Remove from heat and stir in the fish sauce, vinegar and shredded chicken. Divide evenly into 4 bowls and top with the cilantro and green onions.

Makes 4 servings at approximately 329 calories – 27g protein, 42g carbs, and 4g fat.


  • Like always I used minced garlic in the jar and minced ginger that comes in a tube in the produce section at the grocery store. It just saves so much time that way. In a pinch, you can use 1 tsp ground ginger in place of the fresh.
  • I had leftover sake from my Korean Beef Soup and Low Fat Cajun Shrimp and Grits, so I just used the leftovers from the fridge. You can use white wine in place of the sake.
  • Since the chicken is stirred in at the end, you can easily leave it out or use a different amount based on your protein needs.

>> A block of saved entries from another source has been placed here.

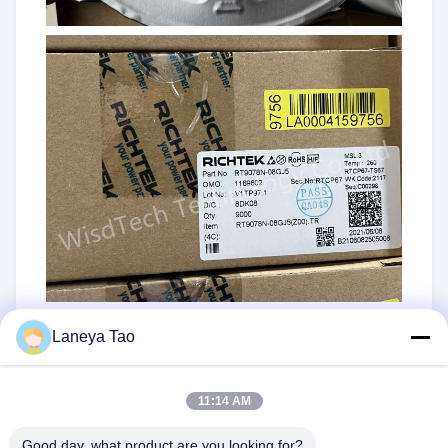
Laneya Tao
11:14 AM
Good day, what product are you looking for?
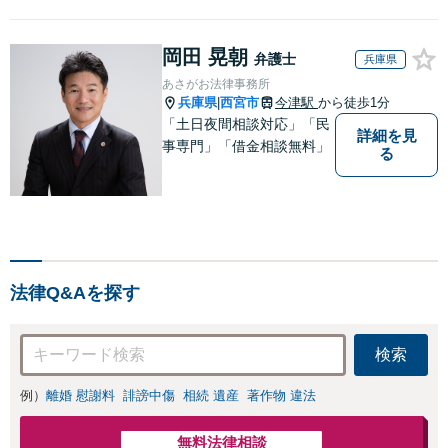
へ向けて、適切なアドバイ
スをさせていただきます。
岡田 晃朝
弁護士
兵庫県
あさがお法律事務所
兵庫県
西宮市
今津駅
から徒歩1分
|
「土日夜間相談対応」「民
詳細を見
事専門」「借金相談無料」
る
法律Q&Aを探す
検索
例）
離婚 慰謝料
誹謗中傷
相続 遺産
著作物 違法
無料法律相談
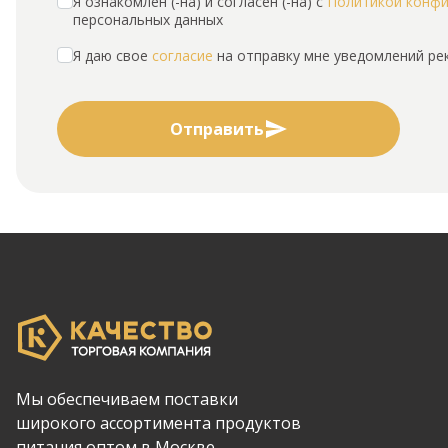
Я ознакомлен (-на) и согласен (-на) с
Политикой конф
персональных данных
Я даю свое
согласие
на отправку мне уведомлений р
Отправить
Мы обеспечиваем поставки
широкого ассортимента продуктов
питания оптом в Москве.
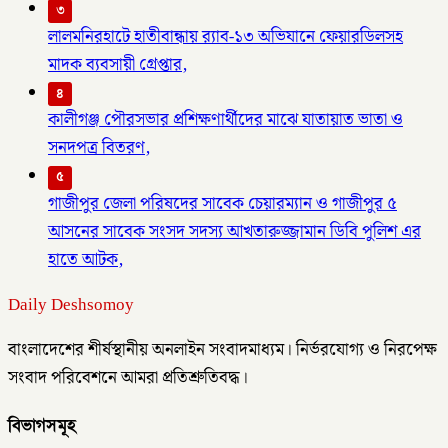
৩
লালমনিরহাটে হাতীবান্ধায় র‌্যাব-১৩ অভিযানে ফেয়ারডিলসহ
মাদক ব্যবসায়ী গ্রেপ্তার,
৪
কালীগঞ্জ পৌরসভার প্রশিক্ষণার্থীদের মাঝে যাতায়াত ভাতা ও
সনদপত্র বিতরণ,
৫
গাজীপুর জেলা পরিষদের সাবেক চেয়ারম্যান ও গাজীপুর ৫
আসনের সাবেক সংসদ সদস্য আখতারুজ্জামান ডিবি পুলিশ এর
হাতে আটক,
Daily Deshsomoy
বাংলাদেশের শীর্ষস্থানীয় অনলাইন সংবাদমাধ্যম। নির্ভরযোগ্য ও নিরপেক্ষ
সংবাদ পরিবেশনে আমরা প্রতিশ্রুতিবদ্ধ।
বিভাগসমূহ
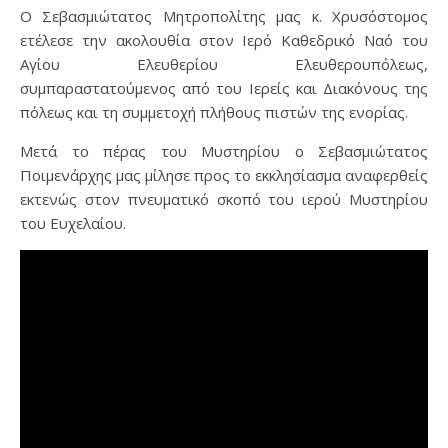
Ο Σεβασμιώτατος Μητροπολίτης μας κ. Χρυσόστομος
ετέλεσε την ακολουθία στον Ιερό Καθεδρικό Ναό του
Αγίου Ελευθερίου Ελευθερουπόλεως,
συμπαραστατούμενος από του Ιερείς και Διακόνους της
πόλεως και τη συμμετοχή πλήθους πιστών της ενορίας.
Μετά το πέρας του Μυστηρίου ο Σεβασμιώτατος
Ποιμενάρχης μας μίλησε προς το εκκλησίασμα αναφερθείς
εκτενώς στον πνευματικό σκοπό του ιερού Μυστηρίου
του Ευχελαίου.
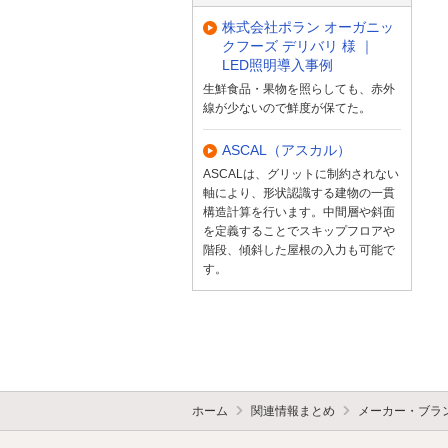
株式会社ポラン オーガニッ
クフーズ デリバリ 様 ｜
LED照明導入事例
生鮮食品・果物を照らしても、赤外
線が少ないので鮮度が保てた。
ASCAL（アスカル）
ASCALは、グリットに制約されない
軸により、形状認識する建物の一貫
構造計算を行います。中間層や斜面
を定義することでスキップフロアや
階段、傾斜した屋根の入力も可能で
す。
ホーム
関連情報まとめ
メーカー・ブラ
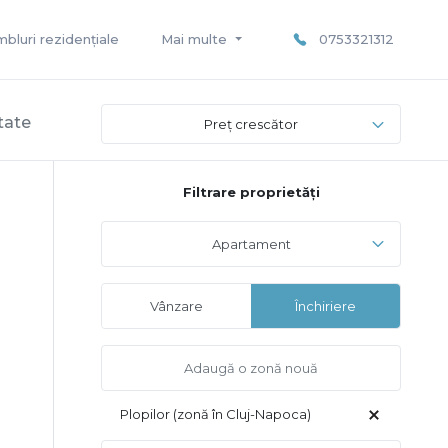
bluri rezidențiale
Mai multe
0753321312
ltate
Preț crescător
Filtrare proprietăți
Apartament
Vânzare
Închiriere
Plopilor (zonă în Cluj-Napoca)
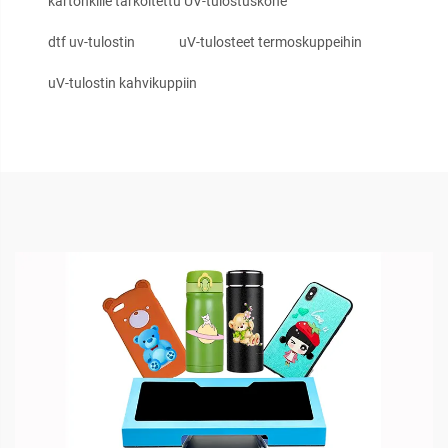
kartonkille tarkoitettu UV-tulostuskone
dtf uv-tulostin
uV-tulosteet termoskuppeihin
uV-tulostin kahvikuppiin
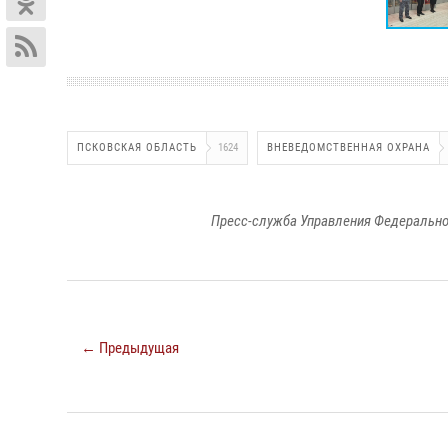
ПСКОВСКАЯ ОБЛАСТЬ
1624
ВНЕВЕДОМСТВЕННАЯ ОХРАНА
Пресс-служба Управления Федерально
← Предыдущая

I’m big on using leftover bottles of this and that in recipes like I did with the sake above. For most of the ingredients in my recipes, you can do a quick search and find other recipes that use it. I’ve got lots of recipes that use fish sauce, ginger, sake, white wine, champagne vinegar. You never have to worry about using a tablespoon of something and having the rest go bad. 🙂

If you’re wondering why the saffron, it’s simple. Impulse purchase that I’ve been saving for a while now while figuring out how to use it. It was a cloudy day and I thought the color would add a little sunny color. I’m going to be experimenting with saffron to come up with a few other ways to use it.